KANSAS CITY, Mo. (AP) — Missouri regulators are again considering whether to stop payday lenders from collecting utility bill payments from their customers.
Critics contend cash-strapped customers might be tempted to take out loans to pay the bills and end up paying the high interest rates charged by payday lenders, while utilities argue it’s a convenient way for their customers to pay their bills, and payday lenders say few people take out loans to pay their bills.
The issue has been debated in Missouri for years and came up again at a recent meeting of payday lenders, utilities and consumer groups organized by the Missouri Public Service Commission. The commission’s staff is expected to present a report next month with a recommendation on whether the practice should be stopped.
The commission studied the issue in 2009 and 2011 before deciding not to ban the practice.
“We’ve been fighting this for years, and it’s finally getting some momentum,” said John Coffman, an attorney for the Consumers Council of Missouri.

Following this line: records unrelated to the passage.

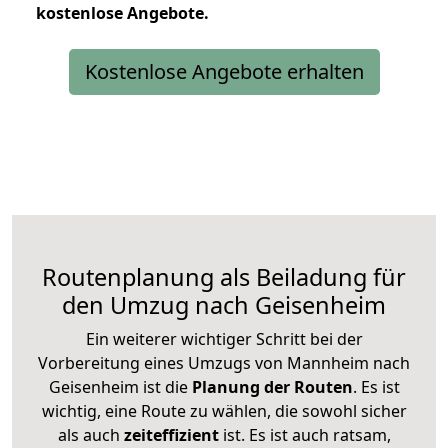
kostenlose
Angebote.
Kostenlose Angebote erhalten
Routenplanung als Beiladung für
den Umzug nach Geisenheim
Ein weiterer wichtiger Schritt bei der
Vorbereitung eines Umzugs von Mannheim nach
Geisenheim ist die
Planung der Routen
. Es ist
wichtig, eine Route zu wählen, die sowohl sicher
als auch
zeiteffizient
ist. Es ist auch ratsam,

Utilities have closed most of their storefront locations, which used to serve customers who paid in cash. KCP&L said 2.6 percent of its customers now use authorized walk-in pay stations, such as at grocery and convenience stores. But the utility also has authorized pay stations at eight check-cashing or payday loan offices in Missouri and one in Kansas.

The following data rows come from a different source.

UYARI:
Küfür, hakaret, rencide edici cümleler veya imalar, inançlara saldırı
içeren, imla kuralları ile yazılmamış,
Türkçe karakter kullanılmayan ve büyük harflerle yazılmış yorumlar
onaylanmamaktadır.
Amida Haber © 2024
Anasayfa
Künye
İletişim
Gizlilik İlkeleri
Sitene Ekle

“We only use one when we have no other way to have a walk-in payment option,” said Katie McDonald, a KCP&L spokeswoman. She said no customers have complained about using payday lenders.

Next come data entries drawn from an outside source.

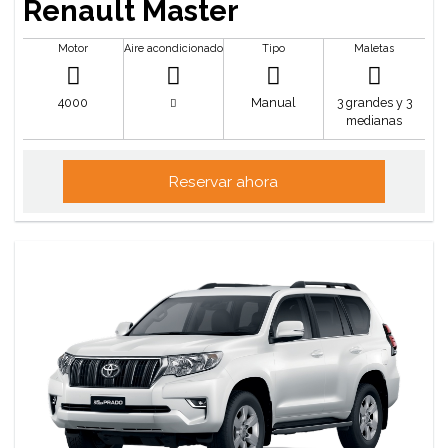
Renault Master
Motor
Aire acondicionado
Tipo
Maletas
4000
Manual
3 grandes y 3
medianas
Reservar ahora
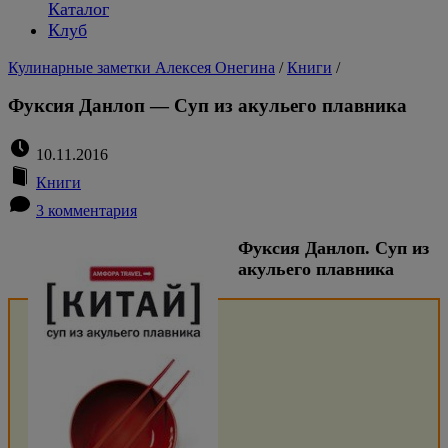
Каталог
Клуб
Кулинарные заметки Алексея Онегина
/
Книги
/
Фуксия Данлоп — Суп из акульего плавника
10.11.2016
Книги
3 комментария
Фуксия Данлоп. Суп из
акульего плавника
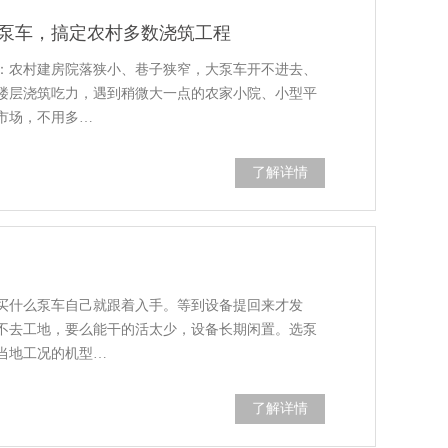
凝土泵车，搞定农村多数浇筑工程
：农村建房院落狭小、巷子狭窄，大泵车开不进去、
楼层浇筑吃力，遇到稍微大一点的农家小院、小型平
市场，不用多…
了解详情
买什么泵车自己就跟着入手。等到设备提回来才发
不去工地，要么能干的活太少，设备长期闲置。选泵
当地工况的机型…
了解详情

The Missouri Energy Development Association, which represents the state’s investor-owned electric and natural gas utilities, said in a document filed with state regulators that it would be arbitrary to restrict the payday loan agents without compelling evidence of abusive business practices.
Berta Sailer, co-founder of Operation Breakthrough, a Kansas City social services group, said she hopes regulators stop the practice.
“People who turn to high-interest loans are desperate for money,” she said, “especially if they’ve fallen so far behind on payments that their utilities are turned off.”
The Office of the Public Counsel, a state agency that represents consumers on utility issues, also has criticized the practice for years.